## BRIEF
Write the entries below out again exactly; any picture in them stays out.

.....

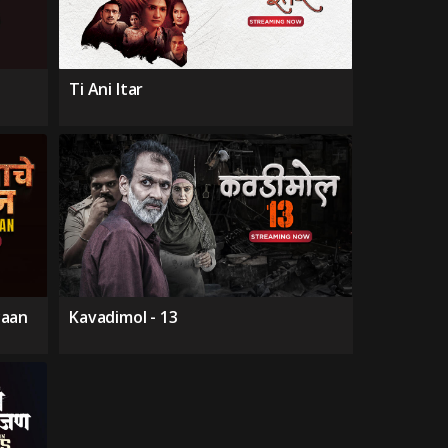
Ti Ani Itar
yaan
Kavadimol - 13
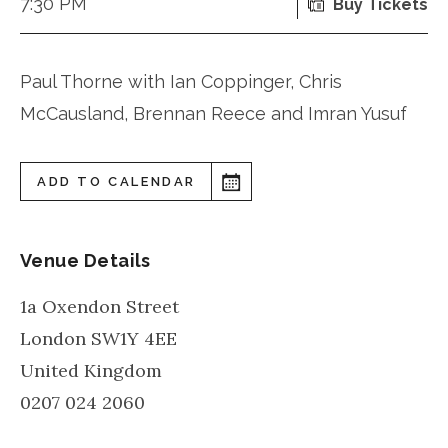
7:30 PM
Buy Tickets
Paul Thorne with Ian Coppinger, Chris
McCausland, Brennan Reece and Imran Yusuf
ADD TO CALENDAR
Venue Details
1a Oxendon Street
London
SW1Y 4EE
United Kingdom
0207 024 2060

.....

## FINISHED EXERCISE
Ti Ani Itar
yaan
Kavadimol - 13
7:30 PM
Buy Tickets
Paul Thorne with Ian Coppinger, Chris
McCausland, Brennan Reece and Imran Yusuf
ADD TO CALENDAR
Venue Details
1a Oxendon Street
London
SW1Y 4EE
United Kingdom
0207 024 2060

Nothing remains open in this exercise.